→ **Try it**: Please retype the records below exactly as they appear, leaving out every picture.

-*-*-

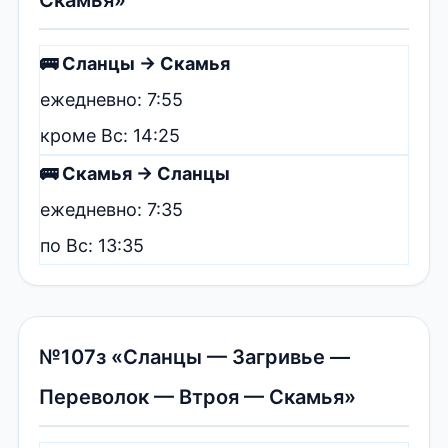
🚌 Сланцы → Скамья
ежедневно: 7:55
кроме Вс: 14:25
🚌 Скамья → Сланцы
ежедневно: 7:35
по Вс: 13:35
№107з «Сланцы — Загривье —
Переволок — Втроя — Скамья»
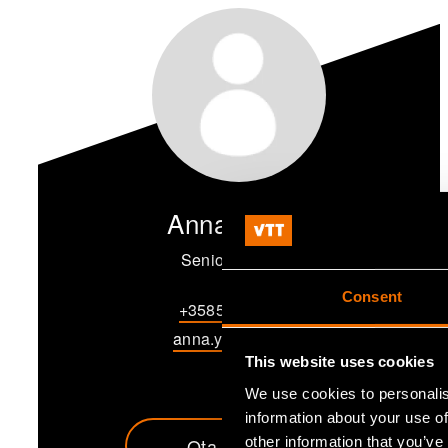
Anna Ylinen
Senior Scientist
Consent
+358505448534
anna.ylinen@vtt.fi
This website uses cookies
We use cookies to personalis
information about your use of
Ota yhteyttä
other information that you’ve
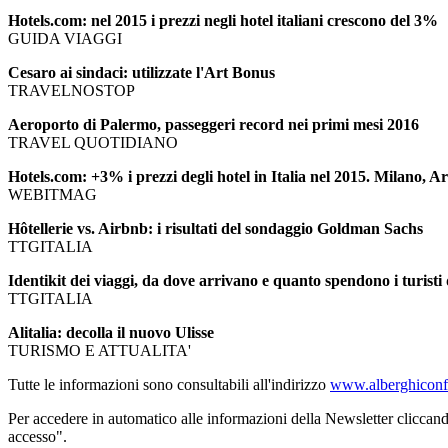
Hotels.com: nel 2015 i prezzi negli hotel italiani crescono del 3%
GUIDA VIAGGI
Cesaro ai sindaci: utilizzate l'Art Bonus
TRAVELNOSTOP
Aeroporto di Palermo, passeggeri record nei primi mesi 2016
TRAVEL QUOTIDIANO
Hotels.com: +3% i prezzi degli hotel in Italia nel 2015. Milano, A
WEBITMAG
Hôtellerie vs. Airbnb: i risultati del sondaggio Goldman Sachs
TTGITALIA
Identikit dei viaggi, da dove arrivano e quanto spendono i turist
TTGITALIA
Alitalia: decolla il nuovo Ulisse
TURISMO E ATTUALITA'
Tutte le informazioni sono consultabili all'indirizzo
www.alberghiconfi
Per accedere in automatico alle informazioni della Newsletter cliccand
accesso".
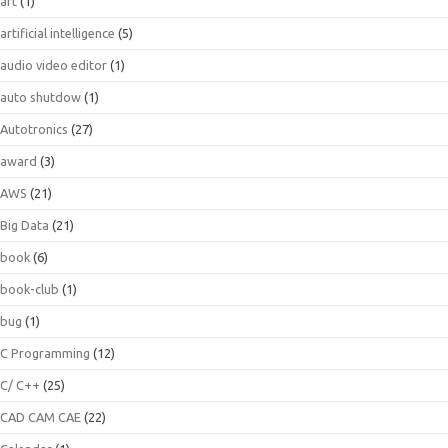
art
(1)
artificial intelligence
(5)
audio video editor
(1)
auto shutdow
(1)
Autotronics
(27)
award
(3)
AWS
(21)
Big Data
(21)
book
(6)
book-club
(1)
bug
(1)
C Programming
(12)
C/ C++
(25)
CAD CAM CAE
(22)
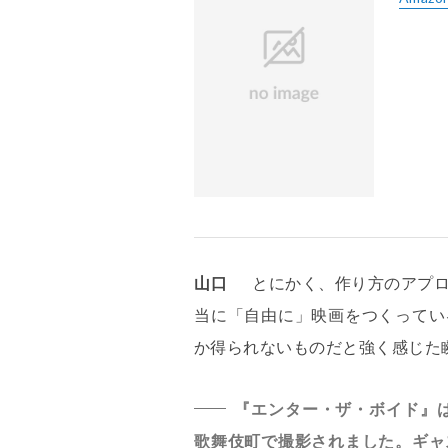
山口
とにかく、作り方のアプ
当に「自由に」映画をつくってい
か得られないものだと強く感じた
『エンター・ザ・ボイド』は
歌舞伎町で撮影されました。ギャ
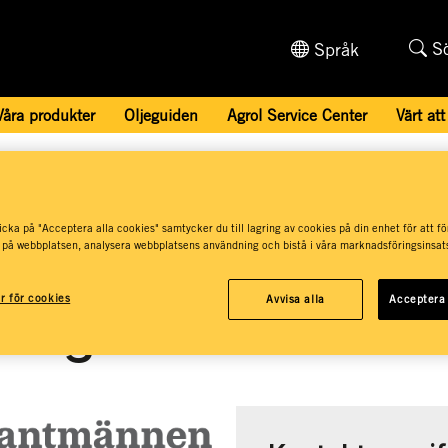
S
Språk
Våra produkter
Oljeguiden
Agrol Service Center
Värt att
 Centers och återförsäljare
/
Lantmännen Maskin AB, Enköping
cka på "Acceptera alla cookies" samtycker du till lagring av cookies på din enhet för att fö
männen Maskin,
 på webbplatsen, analysera webbplatsens användning och bistå i våra marknadsföringsinsats
ar för cookies
Avvisa alla
Acceptera 
ping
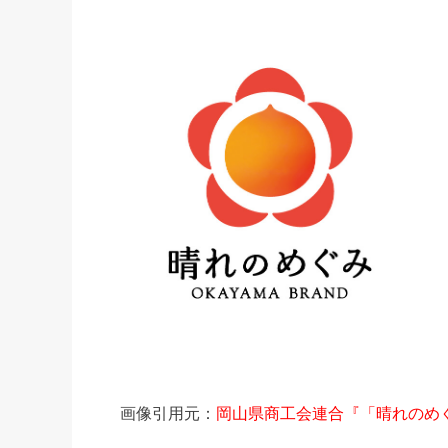
画像引用元：
岡山県商工会連合『「晴れのめ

-*-*-

→ **Response box**:
🚌 Сланцы → Скамья
ежедневно: 7:55
кроме Вс: 14:25
🚌 Скамья → Сланцы
ежедневно: 7:35
по Вс: 13:35
№107з «Сланцы — Загривье —
Переволок — Втроя — Скамья»
Anna Ylinen
Senior Scientist
Consent
+358505448534
anna.ylinen@vtt.fi
This website uses cookies
We use cookies to personalis
information about your use of
Ota yhteyttä
other information that you’ve
Hotels.com: nel 2015 i prezzi negli hotel italiani crescono del 3%
GUIDA VIAGGI
Cesaro ai sindaci: utilizzate l'Art Bonus
TRAVELNOSTOP
Aeroporto di Palermo, passeggeri record nei primi mesi 2016
TRAVEL QUOTIDIANO
Hotels.com: +3% i prezzi degli hotel in Italia nel 2015. Milano, A
WEBITMAG
Hôtellerie vs. Airbnb: i risultati del sondaggio Goldman Sachs
TTGITALIA
Identikit dei viaggi, da dove arrivano e quanto spendono i turist
TTGITALIA
Alitalia: decolla il nuovo Ulisse
TURISMO E ATTUALITA'
Tutte le informazioni sono consultabili all'indirizzo
www.alberghiconfi
Per accedere in automatico alle informazioni della Newsletter cliccand
accesso".
art
(1)
artificial intelligence
(5)
audio video editor
(1)
auto shutdow
(1)
Autotronics
(27)
award
(3)
AWS
(21)
Big Data
(21)
book
(6)
book-club
(1)
bug
(1)
C Programming
(12)
C/ C++
(25)
CAD CAM CAE
(22)
山口
とにかく、作り方のアプ
当に「自由に」映画をつくってい
か得られないものだと強く感じた
『エンター・ザ・ボイド』は
歌舞伎町で撮影されました。ギャ
S
Språk
Våra produkter
Oljeguiden
Agrol Service Center
Värt att
 Centers och återförsäljare
/
Lantmännen Maskin AB, Enköping
cka på "Acceptera alla cookies" samtycker du till lagring av cookies på din enhet för att fö
männen Maskin,
 på webbplatsen, analysera webbplatsens användning och bistå i våra marknadsföringsinsats
ar för cookies
Avvisa alla
Acceptera 
ping
画像引用元：
岡山県商工会連合『「晴れのめ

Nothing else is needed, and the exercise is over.